> [What is being asked]: Every record that follows should be output exactly as it is given.

> [Records for processing]:
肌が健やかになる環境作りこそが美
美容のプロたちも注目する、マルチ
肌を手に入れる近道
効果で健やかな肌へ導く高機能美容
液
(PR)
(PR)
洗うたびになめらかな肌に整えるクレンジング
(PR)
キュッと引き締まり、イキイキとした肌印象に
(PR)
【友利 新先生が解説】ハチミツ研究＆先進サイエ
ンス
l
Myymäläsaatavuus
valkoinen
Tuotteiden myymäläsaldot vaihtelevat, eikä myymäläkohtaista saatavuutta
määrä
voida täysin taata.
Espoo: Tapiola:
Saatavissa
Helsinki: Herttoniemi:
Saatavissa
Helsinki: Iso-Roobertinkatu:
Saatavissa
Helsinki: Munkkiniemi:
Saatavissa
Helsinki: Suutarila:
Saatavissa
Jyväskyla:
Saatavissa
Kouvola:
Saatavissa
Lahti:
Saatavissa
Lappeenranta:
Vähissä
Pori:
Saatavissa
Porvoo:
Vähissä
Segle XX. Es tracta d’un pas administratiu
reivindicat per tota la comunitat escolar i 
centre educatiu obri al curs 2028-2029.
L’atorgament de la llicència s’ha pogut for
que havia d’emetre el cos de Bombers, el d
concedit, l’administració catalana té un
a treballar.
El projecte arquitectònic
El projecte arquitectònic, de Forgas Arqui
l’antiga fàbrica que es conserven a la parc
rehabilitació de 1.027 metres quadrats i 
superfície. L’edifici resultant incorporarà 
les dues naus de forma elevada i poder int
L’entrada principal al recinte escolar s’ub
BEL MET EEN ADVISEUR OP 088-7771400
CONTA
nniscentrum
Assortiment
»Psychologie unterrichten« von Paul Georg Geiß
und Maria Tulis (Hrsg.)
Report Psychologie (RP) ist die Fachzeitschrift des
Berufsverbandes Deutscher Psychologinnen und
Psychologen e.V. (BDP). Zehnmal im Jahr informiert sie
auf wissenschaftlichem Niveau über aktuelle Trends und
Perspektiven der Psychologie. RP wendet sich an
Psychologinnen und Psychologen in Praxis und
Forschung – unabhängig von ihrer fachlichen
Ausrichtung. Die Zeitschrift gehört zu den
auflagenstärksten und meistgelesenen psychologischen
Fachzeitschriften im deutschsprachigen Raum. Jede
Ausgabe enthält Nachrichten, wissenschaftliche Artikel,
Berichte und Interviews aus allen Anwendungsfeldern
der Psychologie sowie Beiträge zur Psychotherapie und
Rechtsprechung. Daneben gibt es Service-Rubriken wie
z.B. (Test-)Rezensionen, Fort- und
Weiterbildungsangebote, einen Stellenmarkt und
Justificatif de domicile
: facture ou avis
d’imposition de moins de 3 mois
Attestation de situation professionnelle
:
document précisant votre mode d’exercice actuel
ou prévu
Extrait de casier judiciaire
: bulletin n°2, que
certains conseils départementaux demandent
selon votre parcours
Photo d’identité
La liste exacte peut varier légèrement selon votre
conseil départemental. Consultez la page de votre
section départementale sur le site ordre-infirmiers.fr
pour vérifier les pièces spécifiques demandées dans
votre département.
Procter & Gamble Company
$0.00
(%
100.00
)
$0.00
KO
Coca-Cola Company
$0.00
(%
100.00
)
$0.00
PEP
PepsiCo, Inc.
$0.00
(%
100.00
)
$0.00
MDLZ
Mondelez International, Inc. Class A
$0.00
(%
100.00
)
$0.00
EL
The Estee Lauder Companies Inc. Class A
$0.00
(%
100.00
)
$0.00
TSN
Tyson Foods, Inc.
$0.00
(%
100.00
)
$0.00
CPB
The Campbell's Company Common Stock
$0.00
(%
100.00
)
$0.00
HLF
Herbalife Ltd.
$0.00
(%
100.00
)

> [Answer section]:
肌が健やかになる環境作りこそが美
美容のプロたちも注目する、マルチ
肌を手に入れる近道
効果で健やかな肌へ導く高機能美容
液
(PR)
(PR)
洗うたびになめらかな肌に整えるクレンジング
(PR)
キュッと引き締まり、イキイキとした肌印象に
(PR)
【友利 新先生が解説】ハチミツ研究＆先進サイエ
ンス
l
Myymäläsaatavuus
valkoinen
Tuotteiden myymäläsaldot vaihtelevat, eikä myymäläkohtaista saatavuutta
määrä
voida täysin taata.
Espoo: Tapiola:
Saatavissa
Helsinki: Herttoniemi:
Saatavissa
Helsinki: Iso-Roobertinkatu:
Saatavissa
Helsinki: Munkkiniemi:
Saatavissa
Helsinki: Suutarila:
Saatavissa
Jyväskyla:
Saatavissa
Kouvola:
Saatavissa
Lahti:
Saatavissa
Lappeenranta:
Vähissä
Pori:
Saatavissa
Porvoo:
Vähissä
Segle XX. Es tracta d’un pas administratiu
reivindicat per tota la comunitat escolar i 
centre educatiu obri al curs 2028-2029.
L’atorgament de la llicència s’ha pogut for
que havia d’emetre el cos de Bombers, el d
concedit, l’administració catalana té un
a treballar.
El projecte arquitectònic
El projecte arquitectònic, de Forgas Arqui
l’antiga fàbrica que es conserven a la parc
rehabilitació de 1.027 metres quadrats i 
superfície. L’edifici resultant incorporarà 
les dues naus de forma elevada i poder int
L’entrada principal al recinte escolar s’ub
BEL MET EEN ADVISEUR OP 088-7771400
CONTA
nniscentrum
Assortiment
»Psychologie unterrichten« von Paul Georg Geiß
und Maria Tulis (Hrsg.)
Report Psychologie (RP) ist die Fachzeitschrift des
Berufsverbandes Deutscher Psychologinnen und
Psychologen e.V. (BDP). Zehnmal im Jahr informiert sie
auf wissenschaftlichem Niveau über aktuelle Trends und
Perspektiven der Psychologie. RP wendet sich an
Psychologinnen und Psychologen in Praxis und
Forschung – unabhängig von ihrer fachlichen
Ausrichtung. Die Zeitschrift gehört zu den
auflagenstärksten und meistgelesenen psychologischen
Fachzeitschriften im deutschsprachigen Raum. Jede
Ausgabe enthält Nachrichten, wissenschaftliche Artikel,
Berichte und Interviews aus allen Anwendungsfeldern
der Psychologie sowie Beiträge zur Psychotherapie und
Rechtsprechung. Daneben gibt es Service-Rubriken wie
z.B. (Test-)Rezensionen, Fort- und
Weiterbildungsangebote, einen Stellenmarkt und
Justificatif de domicile
: facture ou avis
d’imposition de moins de 3 mois
Attestation de situation professionnelle
:
document précisant votre mode d’exercice actuel
ou prévu
Extrait de casier judiciaire
: bulletin n°2, que
certains conseils départementaux demandent
selon votre parcours
Photo d’identité
La liste exacte peut varier légèrement selon votre
conseil départemental. Consultez la page de votre
section départementale sur le site ordre-infirmiers.fr
pour vérifier les pièces spécifiques demandées dans
votre département.
Procter & Gamble Company
$0.00
(%
100.00
)
$0.00
KO
Coca-Cola Company
$0.00
(%
100.00
)
$0.00
PEP
PepsiCo, Inc.
$0.00
(%
100.00
)
$0.00
MDLZ
Mondelez International, Inc. Class A
$0.00
(%
100.00
)
$0.00
EL
The Estee Lauder Companies Inc. Class A
$0.00
(%
100.00
)
$0.00
TSN
Tyson Foods, Inc.
$0.00
(%
100.00
)
$0.00
CPB
The Campbell's Company Common Stock
$0.00
(%
100.00
)
$0.00
HLF
Herbalife Ltd.
$0.00
(%
100.00
)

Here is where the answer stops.